To see a giant of a man bought to tears is one of the most awful things to witness. Ben Stacey as Macduff was a dream. Seeing him on his knees sobbing for his beloved wife and child recently slaughtered could not help but move me. Then to see him rise up, stand tall and turn his sorrow into anger and rage against Macbeth sent shivers through my spine. His final one on one fight with Macbeth was brutal in its intensity and the way once slain, Macbeth was simply lifted like a sack and hauled off stage seemed so effortless.
Catherine Garlick, eventually crowned as Malcolm King of Scotland at the end of the piece was formidable in her role. Being of slight build and playing a man who was to be King, she never struggled to be forceful in her part. From entreating Macduff to stand and fight, to her final crowning speech, she was great to watch.

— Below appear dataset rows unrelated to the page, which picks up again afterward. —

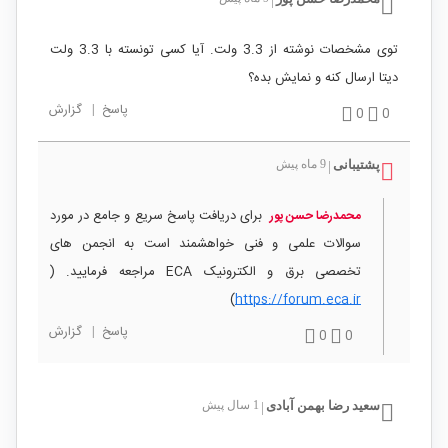
|
توی مشخصات نوشته از 3.3 ولت. آیا کسی تونسته با 3.3 ولت
دیتا ارسال کنه و نمایش بده؟
پاسخ
|
گزارش
0
0
پشتیبانی
9 ماه پیش
|
برای دریافت پاسخ سریع و جامع در مورد
محمدرضا حسن پور
سوالات علمی و فنی خواهشمند است به انجمن های
تخصصی برق و الکترونیک ECA مراجعه فرمایید. (
)
https://forum.eca.ir
پاسخ
|
گزارش
0
0
سعید رضا بهمن آبادی
1 سال پیش
|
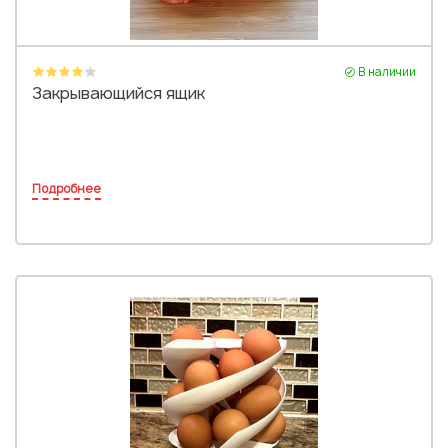
В наличии
Закрывающийся ящик
Подробнее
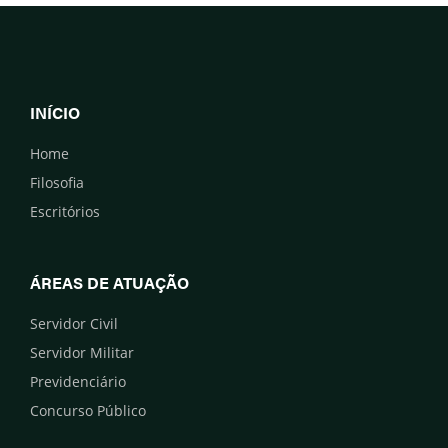
INÍCIO
Home
Filosofia
Escritórios
ÁREAS DE ATUAÇÃO
Servidor Civil
Servidor Militar
Previdenciário
Concurso Público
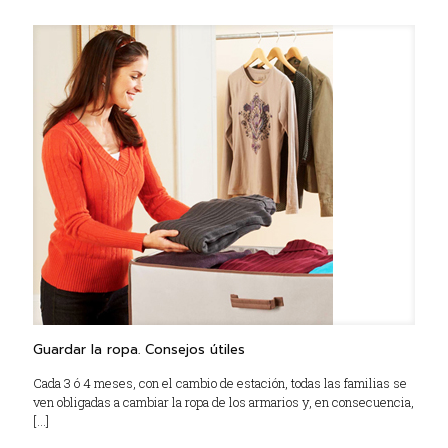
Guardar la ropa. Consejos útiles
Cada 3 ó 4 meses, con el cambio de estación, todas las familias se
ven obligadas a cambiar la ropa de los armarios y, en consecuencia,
[…]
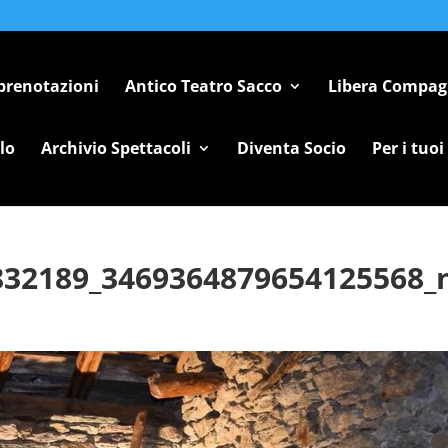
 prenotazioni
Antico Teatro Sacco
Libera Compag
lo
Archivio Spettacoli
Diventa Socio
Per i tuoi
832189_3469364879654125568_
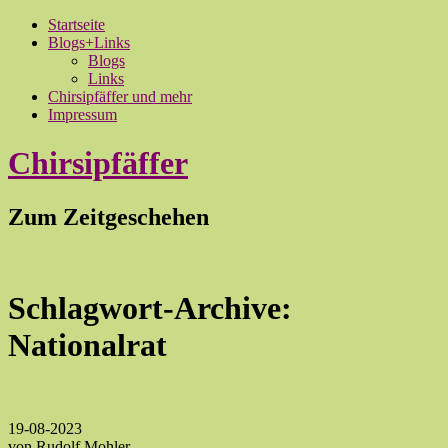
Startseite
Blogs+Links
Blogs
Links
Chirsipfäffer und mehr
Impressum
Chirsipfäffer
Zum Zeitgeschehen
Schlagwort-Archive:
Nationalrat
19-08-2023
von Rudolf Mohler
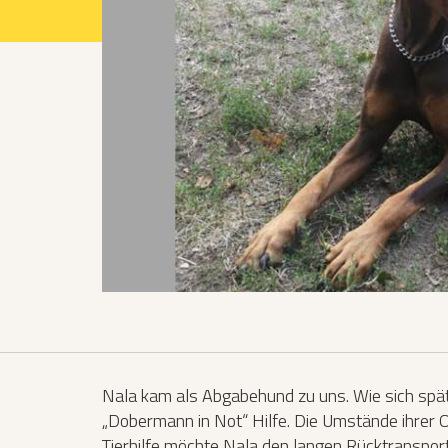
Projekte 2021
Projekte 2022
Projekte 2023
Projekte 2024
Organisation
Nala kam als Abgabehund zu uns. Wie sich spät
„Dobermann in Not“ Hilfe. Die Umstände ihrer 
Tierhilfe möchte Nala den langen Rücktranspor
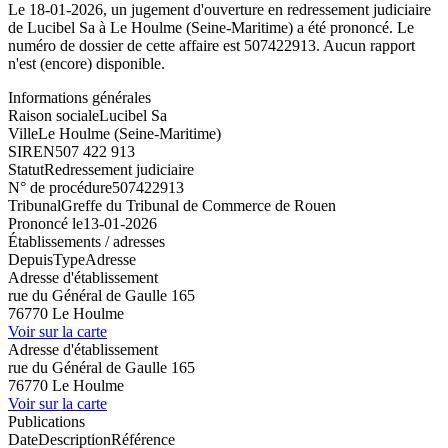
Le 18-01-2026, un jugement d'ouverture en redressement judiciaire
de Lucibel Sa à Le Houlme (Seine-Maritime) a été prononcé. Le
numéro de dossier de cette affaire est 507422913. Aucun rapport
n'est (encore) disponible.
Informations générales
Raison sociale
Lucibel Sa
Ville
Le Houlme (Seine-Maritime)
SIREN
507 422 913
Statut
Redressement judiciaire
N° de procédure
507422913
Tribunal
Greffe du Tribunal de Commerce de Rouen
Prononcé le
13-01-2026
Établissements / adresses
Depuis
Type
Adresse
Adresse d'établissement
rue du Général de Gaulle 165
76770 Le Houlme
Voir sur la carte
Adresse d'établissement
rue du Général de Gaulle 165
76770 Le Houlme
Voir sur la carte
Publications
Date
Description
Référence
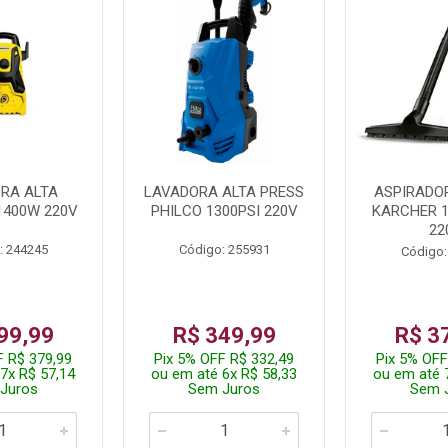
RA ALTA
LAVADORA ALTA PRESS
ASPIRADO
1400W 220V
PHILCO 1300PSI 220V
KARCHER 
22
: 244245
Código: 255931
Código:
99,99
R$ 349,99
R$ 3
F R$ 379,99
Pix 5% OFF R$ 332,49
Pix 5% OFF
7x R$ 57,14
ou em até 6x R$ 58,33
ou em até 
Juros
Sem Juros
Sem 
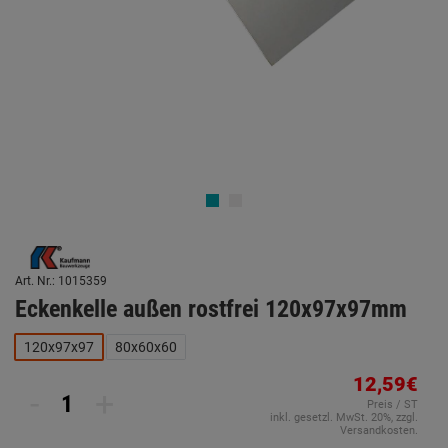
Art. Nr.: 1015359
Eckenkelle außen rostfrei 120x97x97mm
120x97x97
80x60x60
12,59€
-
+
Preis / ST
inkl. gesetzl. MwSt. 20%, zzgl.
Versandkosten.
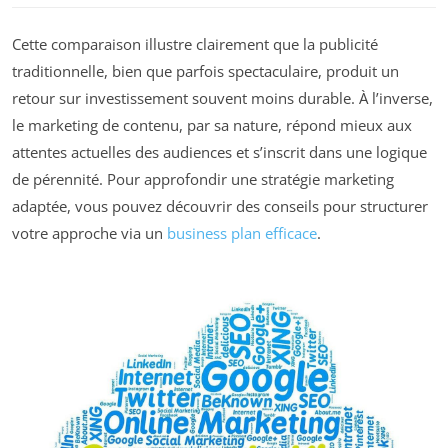
Cette comparaison illustre clairement que la publicité
traditionnelle, bien que parfois spectaculaire, produit un
retour sur investissement souvent moins durable. À l’inverse,
le marketing de contenu, par sa nature, répond mieux aux
attentes actuelles des audiences et s’inscrit dans une logique
de pérennité. Pour approfondir une stratégie marketing
adaptée, vous pouvez découvrir des conseils pour structurer
votre approche via un
business plan efficace
.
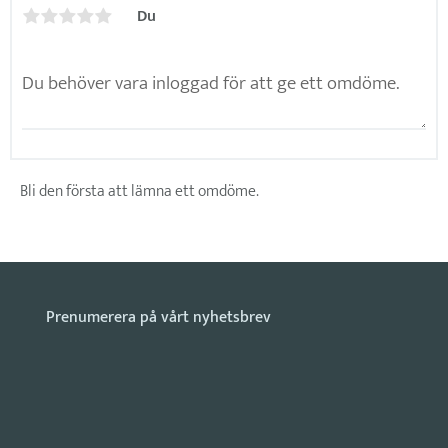
Du
Bli den första att lämna ett omdöme.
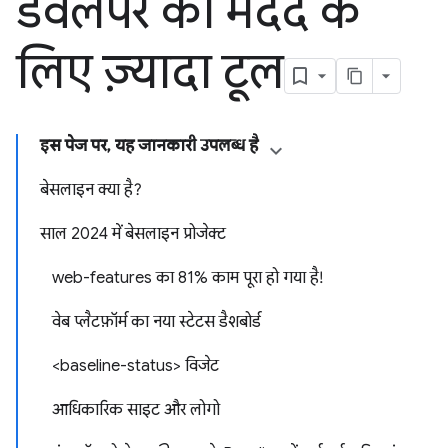
डेवलपर की मदद के
लिए ज़्यादा टूल
इस पेज पर, यह जानकारी उपलब्ध है
बेसलाइन क्या है?
साल 2024 में बेसलाइन प्रोजेक्ट
web-features का 81% काम पूरा हो गया है!
वेब प्लैटफ़ॉर्म का नया स्टेटस डैशबोर्ड
<baseline-status> विजेट
आधिकारिक साइट और लोगो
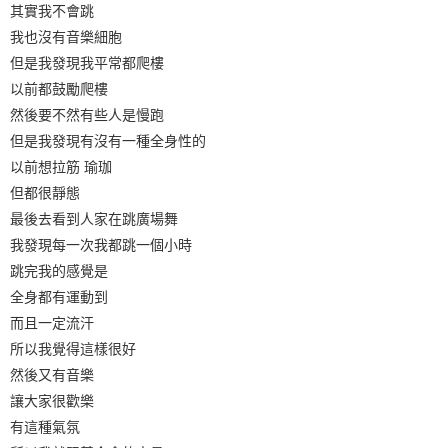
其實我不會跳
我也沒有音樂細胞
但是我發現我平常都爬樓
以前都鼓勵爬樓
然後要不然有些人是慢跑
但是我發現有沒有一種全身性的
以前想拉筋 瑜珈
但都很靜態
最後去看到人家在跳廣場舞
我發現每一次我都跳一個小時
跳完我的感覺是
全身都有運動到
而且一定流汗
所以我覺得這樣很好
然後又有音樂
讓大家很歡樂
有這種氣氛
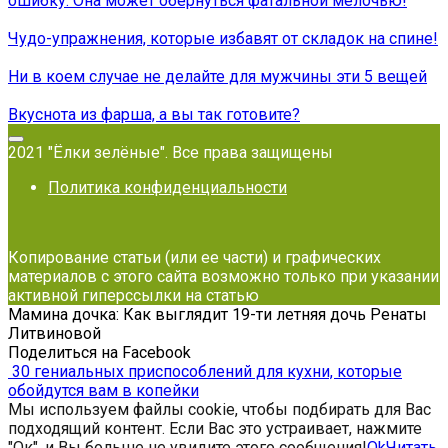
ошибку. Она может обернуться фатальной мелочью!
Чудо-упражнения, которые избавят от складок на спине!
Ни в коем случае не делайте для мужчины эти 5 вещей
Вкуснота из фарша, а вы так готовите?
2021 "Ёлки зелёные". Все права защищены
Политика конфиденциальности
Копирование статьи (или ее части) и графических
материалов с этого сайта возможно только при указании
активной гиперссылки на статью
Мамина дочка: Как выглядит 19-ти летняя дочь Ренаты
Литвиновой
Поделиться на Facebook
30 гениальных приспособлений для кухни, которые
обойдутся вам в копейки
Мы используем файлы cookie, чтобы подбирать для Вас
подходящий контент. Если Вас это устраивает, нажмите
"Ок", и Вы больше не увидите этого сообщения!
Ok
Читать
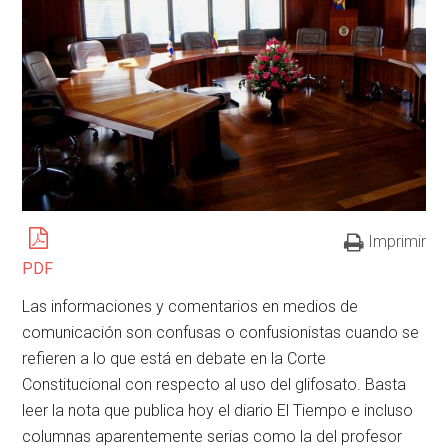
Imprimir
PDF
Las informaciones y comentarios en medios de
comunicación son confusas o confusionistas cuando se
refieren a lo que está en debate en la Corte
Constitucional con respecto al uso del glifosato. Basta
leer la nota que publica hoy el diario El Tiempo e incluso
columnas aparentemente serias como la del profesor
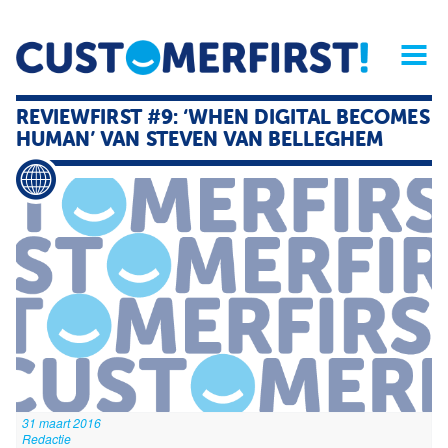
Home
Opinie
Archief
Magazine
Service
Buyers'Guide
REVIEWFIRST #9: ‘WHEN DIGITAL BECOMES
Linked
Nieu
R
HUMAN’ VAN STEVEN VAN BELLEGHEM
31 maart 2016
Redactie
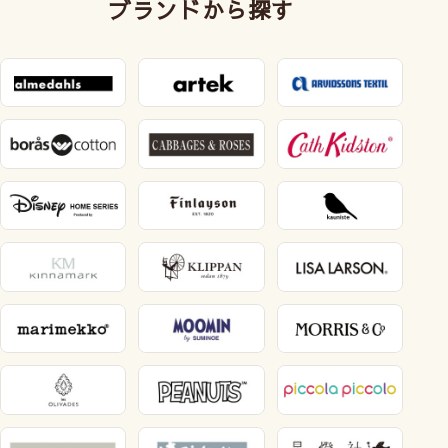
ブランドから探す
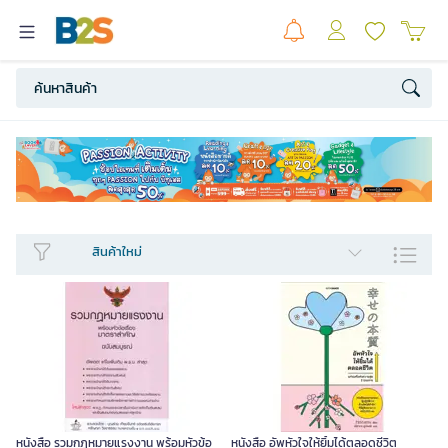
สินค้าใหม่​
หนังสือ รวมกฎหมายแรงงาน พร้อมหัวข้อ
หนังสือ อัพหัวใจให้ยิ้มได้ตลอดชีวิต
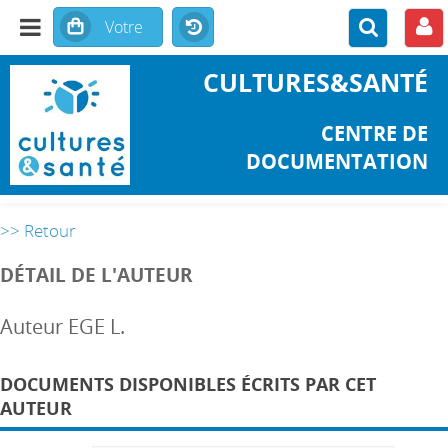
CULTURES&SANTÉ
CENTRE DE
DOCUMENTATION
>> Retour
DÉTAIL DE L'AUTEUR
Auteur EGE L.
DOCUMENTS DISPONIBLES ÉCRITS PAR CET
AUTEUR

The choreography of the entire play was beyond belief and I found it thrilling to watch and for me it only added to the beauty of The Bards words.
I was recently with Dr Ross Prior at the 3rd year actor’s showcase. He described the university conservatoire way of teaching. With combat skills and ballet classes mentioned, I never thought I would see them so perfectly combined on stage.
I know I have picked out just a few names for mention but this is only because of space and memory. Each and every player in this epic performance should hold his or her head up high as they were all amazing. So many of them played multiple parts and how they remembered their fight moves, their nuances and their intensity is truly admirable.
Trudy A Bell, you are a gifted director and it is obvious, like a true leader your “troops” would follow you to hell and back. I have no doubt that when presented with this version of the Scottish Play, they had to suspend disbelief and trust you to show them just what they could do. Well they did it and I know how proud you are of each of them.
Steve Banks, Nancy Bean, Sam Billy Behan, Leanne Dallman, Zoe Davey, Chloe Emery, Dale Endacott, Kate Fenwick, Catherine Garlick, Matt Hirst, Sarah Kirk, Ryan McGown, Hannah Mitchell, Julie-Louise Nolan, Sophie Poyntz-Lloyd, Rachel Sherbourne, Sam Skinner, Jack Smith, Ben Stacey and Riley Stephen step forward and take a bow. There was a standing ovation for you last night. It was for each and every one of you and so very much deserved.
Thank you for such a wild ride last night. This is how Shakespeare should be: alive, exciting and innovative. I loved it!
As an aside, I recently had the pleasure of seeing the Kenneth Branagh National Theatre production of Macbeth. I paid to see it twice. If last night’s performance had not been the last, I would be back at the box office begging for another ticket!